The virtue of excellence

Saturday, February 11, 2012

Random oTD

Cementing my assessment of race issues...My wife's sister has recently taken to traveling the country, having married a white guy, and thus ending up herding a gaggle of mixed-race kids.   Her line:
"Did you know that when you leave Texas, there are still race issues in the country?  People care about mixed-race familes?  I've never seen that before.?"

So long as there's a booming economy, and enough jobs...ain't nobody got time for race issues, and they make folks poorer.  It's just when scarcity pops up that race is an issue.  If the jobs are all political...then there's race issues.  If you destroy enough jobs with business regulations, minimum wage, etc., that leads to race issues.  If you destroy enough jobs by putting tariffs up...that leads to race issues.  But a rich, free market simply can't afford 'em.

3 comments:

Foseti said...

My wife and my best couple friends are mixed-race. We met them in Seattle, which is (of course) very not-racist.

The problem for our friends, was that everyone there wanted to demonstrate their non-racism . . . and what better way is there for them to do so besides being extremely nice to the mixed-race couple?

They moved to DC a while ago.
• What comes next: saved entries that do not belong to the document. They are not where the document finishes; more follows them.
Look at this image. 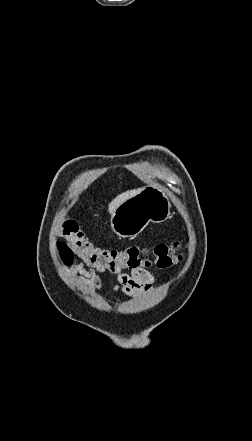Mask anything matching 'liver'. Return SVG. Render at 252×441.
<instances>
[{
  "instance_id": "1",
  "label": "liver",
  "mask_w": 252,
  "mask_h": 441,
  "mask_svg": "<svg viewBox=\"0 0 252 441\" xmlns=\"http://www.w3.org/2000/svg\"><path fill=\"white\" fill-rule=\"evenodd\" d=\"M140 191V189H134V190H129L126 191L124 193H121L120 195H118L116 198H114L111 203H109L108 205V211L109 213H113L115 211V209L121 204L123 203L125 200H127L128 198L134 196L135 194H137Z\"/></svg>"
}]
</instances>
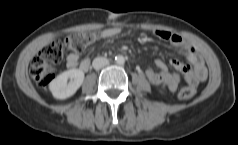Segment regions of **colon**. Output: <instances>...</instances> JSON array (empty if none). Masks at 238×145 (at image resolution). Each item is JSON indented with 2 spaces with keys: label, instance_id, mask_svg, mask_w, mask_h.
I'll return each mask as SVG.
<instances>
[{
  "label": "colon",
  "instance_id": "1",
  "mask_svg": "<svg viewBox=\"0 0 238 145\" xmlns=\"http://www.w3.org/2000/svg\"><path fill=\"white\" fill-rule=\"evenodd\" d=\"M96 34L91 31L73 33L63 39H57L44 46L34 57L30 65V74L37 85L46 87L54 78L55 66L62 60L64 50L83 51L96 40ZM195 89L184 87L178 97L187 100L195 95Z\"/></svg>",
  "mask_w": 238,
  "mask_h": 145
}]
</instances>
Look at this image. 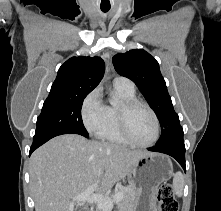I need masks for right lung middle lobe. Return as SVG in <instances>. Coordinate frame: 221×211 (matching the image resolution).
Returning a JSON list of instances; mask_svg holds the SVG:
<instances>
[{"instance_id": "obj_1", "label": "right lung middle lobe", "mask_w": 221, "mask_h": 211, "mask_svg": "<svg viewBox=\"0 0 221 211\" xmlns=\"http://www.w3.org/2000/svg\"><path fill=\"white\" fill-rule=\"evenodd\" d=\"M87 95H49L37 118L34 138L59 132H73L88 137L81 117L82 103Z\"/></svg>"}]
</instances>
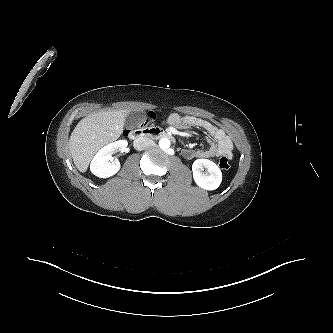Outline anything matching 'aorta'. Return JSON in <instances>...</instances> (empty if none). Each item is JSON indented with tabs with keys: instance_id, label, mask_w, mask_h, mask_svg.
Instances as JSON below:
<instances>
[{
	"instance_id": "1",
	"label": "aorta",
	"mask_w": 333,
	"mask_h": 333,
	"mask_svg": "<svg viewBox=\"0 0 333 333\" xmlns=\"http://www.w3.org/2000/svg\"><path fill=\"white\" fill-rule=\"evenodd\" d=\"M159 147L161 149H168L170 147V140L167 138H162L159 140Z\"/></svg>"
}]
</instances>
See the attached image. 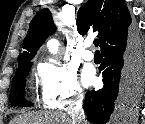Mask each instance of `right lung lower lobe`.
<instances>
[{
  "label": "right lung lower lobe",
  "instance_id": "98d812e1",
  "mask_svg": "<svg viewBox=\"0 0 145 124\" xmlns=\"http://www.w3.org/2000/svg\"><path fill=\"white\" fill-rule=\"evenodd\" d=\"M104 86L89 91L84 109L93 124H105L110 115L120 111L133 114L145 92V43L131 25L101 45Z\"/></svg>",
  "mask_w": 145,
  "mask_h": 124
}]
</instances>
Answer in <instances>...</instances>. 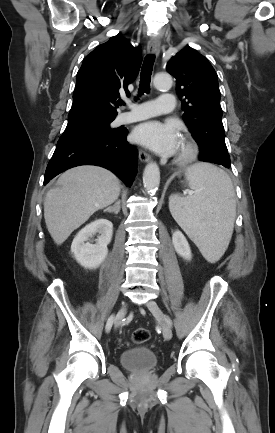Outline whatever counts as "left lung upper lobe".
Listing matches in <instances>:
<instances>
[{"label": "left lung upper lobe", "mask_w": 275, "mask_h": 433, "mask_svg": "<svg viewBox=\"0 0 275 433\" xmlns=\"http://www.w3.org/2000/svg\"><path fill=\"white\" fill-rule=\"evenodd\" d=\"M167 71L176 78L177 94L184 97L183 118L199 146L200 160L219 165L230 163L214 68L203 55L186 47L172 57Z\"/></svg>", "instance_id": "left-lung-upper-lobe-1"}]
</instances>
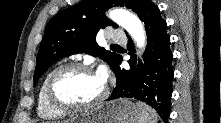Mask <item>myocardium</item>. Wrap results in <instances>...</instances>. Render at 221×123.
Here are the masks:
<instances>
[{
  "label": "myocardium",
  "mask_w": 221,
  "mask_h": 123,
  "mask_svg": "<svg viewBox=\"0 0 221 123\" xmlns=\"http://www.w3.org/2000/svg\"><path fill=\"white\" fill-rule=\"evenodd\" d=\"M69 70H83L88 72L96 73L93 67L89 64L82 63V62H68L56 67L54 70L51 71L46 83V96L49 103L56 109L63 111V112H76V111H87L92 110L99 107L103 102L106 100L108 96V86L104 81V86L101 94L97 99L90 103H69L65 102L58 97L55 91V84L58 77Z\"/></svg>",
  "instance_id": "obj_1"
}]
</instances>
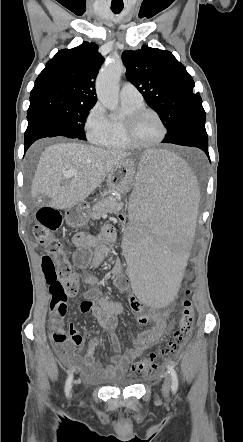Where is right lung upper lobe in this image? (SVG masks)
<instances>
[{
	"mask_svg": "<svg viewBox=\"0 0 243 442\" xmlns=\"http://www.w3.org/2000/svg\"><path fill=\"white\" fill-rule=\"evenodd\" d=\"M103 63L95 43L62 49L39 74L30 97L57 94L85 104L97 101L95 79Z\"/></svg>",
	"mask_w": 243,
	"mask_h": 442,
	"instance_id": "cb5924a9",
	"label": "right lung upper lobe"
}]
</instances>
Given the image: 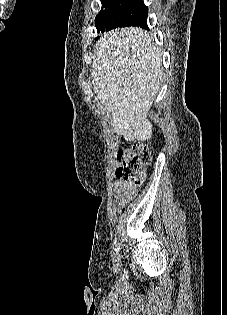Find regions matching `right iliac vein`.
<instances>
[{"mask_svg": "<svg viewBox=\"0 0 227 315\" xmlns=\"http://www.w3.org/2000/svg\"><path fill=\"white\" fill-rule=\"evenodd\" d=\"M112 262L115 268H117L120 264V258H119V254L116 253L114 254L113 258H112Z\"/></svg>", "mask_w": 227, "mask_h": 315, "instance_id": "63e3f726", "label": "right iliac vein"}]
</instances>
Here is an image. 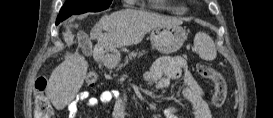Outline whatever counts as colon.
<instances>
[{
  "instance_id": "1",
  "label": "colon",
  "mask_w": 273,
  "mask_h": 118,
  "mask_svg": "<svg viewBox=\"0 0 273 118\" xmlns=\"http://www.w3.org/2000/svg\"><path fill=\"white\" fill-rule=\"evenodd\" d=\"M198 74L213 82L214 92L212 96V103L215 107H221L226 99L227 87L222 75L206 64L197 65ZM98 76L94 72H89L85 78L88 86H94L97 83ZM47 80L45 77H38L34 84L35 91V117L36 118H51L53 110L51 103L47 96Z\"/></svg>"
}]
</instances>
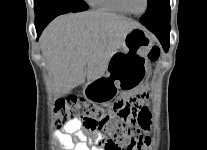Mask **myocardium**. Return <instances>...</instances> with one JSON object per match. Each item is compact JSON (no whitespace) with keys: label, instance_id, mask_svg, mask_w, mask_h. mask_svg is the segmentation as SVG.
<instances>
[{"label":"myocardium","instance_id":"myocardium-1","mask_svg":"<svg viewBox=\"0 0 207 150\" xmlns=\"http://www.w3.org/2000/svg\"><path fill=\"white\" fill-rule=\"evenodd\" d=\"M121 3L123 4V6L125 7V9L130 13V14H133V15H136V16H139V15H142L144 14L147 9H148V6H149V0H145V7L144 9L141 11V12H134L130 6H129V3H128V0H120Z\"/></svg>","mask_w":207,"mask_h":150}]
</instances>
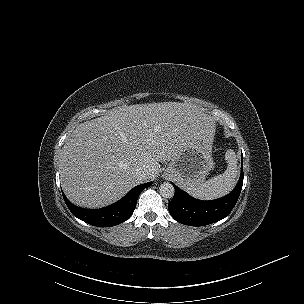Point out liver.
<instances>
[{"label": "liver", "mask_w": 304, "mask_h": 304, "mask_svg": "<svg viewBox=\"0 0 304 304\" xmlns=\"http://www.w3.org/2000/svg\"><path fill=\"white\" fill-rule=\"evenodd\" d=\"M215 127L195 105L179 102L136 104L77 126L61 153L60 177L67 198L77 206L100 208L142 183L137 168L147 169V181L194 139L210 145Z\"/></svg>", "instance_id": "6515ba94"}]
</instances>
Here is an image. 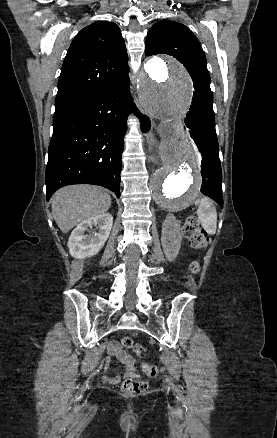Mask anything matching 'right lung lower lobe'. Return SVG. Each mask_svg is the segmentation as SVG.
Instances as JSON below:
<instances>
[{"instance_id": "right-lung-lower-lobe-1", "label": "right lung lower lobe", "mask_w": 277, "mask_h": 438, "mask_svg": "<svg viewBox=\"0 0 277 438\" xmlns=\"http://www.w3.org/2000/svg\"><path fill=\"white\" fill-rule=\"evenodd\" d=\"M115 67L97 65L100 72ZM82 68L77 65L74 69ZM128 74L121 80L55 109L45 173L47 200L70 184L100 185L120 197L121 155L130 105L143 131L150 127L131 102Z\"/></svg>"}]
</instances>
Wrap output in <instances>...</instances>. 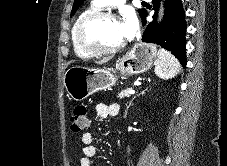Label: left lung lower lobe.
<instances>
[{
  "label": "left lung lower lobe",
  "mask_w": 227,
  "mask_h": 166,
  "mask_svg": "<svg viewBox=\"0 0 227 166\" xmlns=\"http://www.w3.org/2000/svg\"><path fill=\"white\" fill-rule=\"evenodd\" d=\"M152 3L155 10L154 20L146 26L142 41L156 43L171 51L185 67L187 62L185 52L186 22L182 1L165 0V16L159 25L156 22L159 0H153ZM145 17L146 11L142 18L143 26L146 25Z\"/></svg>",
  "instance_id": "0a47b994"
}]
</instances>
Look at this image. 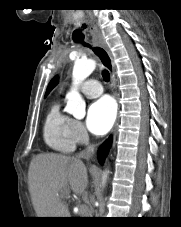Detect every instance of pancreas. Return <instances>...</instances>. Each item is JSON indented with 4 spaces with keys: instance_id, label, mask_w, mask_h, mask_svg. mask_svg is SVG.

Nobody here seems to give it much thought - though they have said that DC is better than Maryland or Virginia.

Aretae said...

Foseti,

As before, my wife (and most of her family) is rather hyper-sensitive to emotional changes.

In Texas, parts of rural North Carolina, and downtown Atlanta...the expectation is that no one notices that the mixed race couple is different. Race is NO factor in the decision.

In parts of California, and much of the West Coast, race IS a factor, and while the super-SWPLs are factoring race differently, it's still heavily factored.

While that's better than in our experience throughout the Midwest (non-whiteness, mixed-raceness is an issue, and it's bad)...it still inhibits socialization rather strongly.

So...in typical long-winded fashion...I agree.

There's race-negativity, race-awareness, and effective race-blindeness.

AFAICT, in DC, the core divide is by class/income, not by race.

Aretae said...

Riffing further,

I think this supports my hypothesis. IN DC, if you're well-dressed, well-spoken, and well-educated, there are no shortage of jobs. In fact, I believe there may be too many? Hence...there's no economic danger in DC to adding someone of a different race...so there's no race issue.

Similarly, the tech industry has a jobs glut, so we have really little concern over the fact that in a typical tech job, the ratio is 1/3 indian, 1/3 oriental, 1/3 white, and 5-10% black. Who cares race, can you code?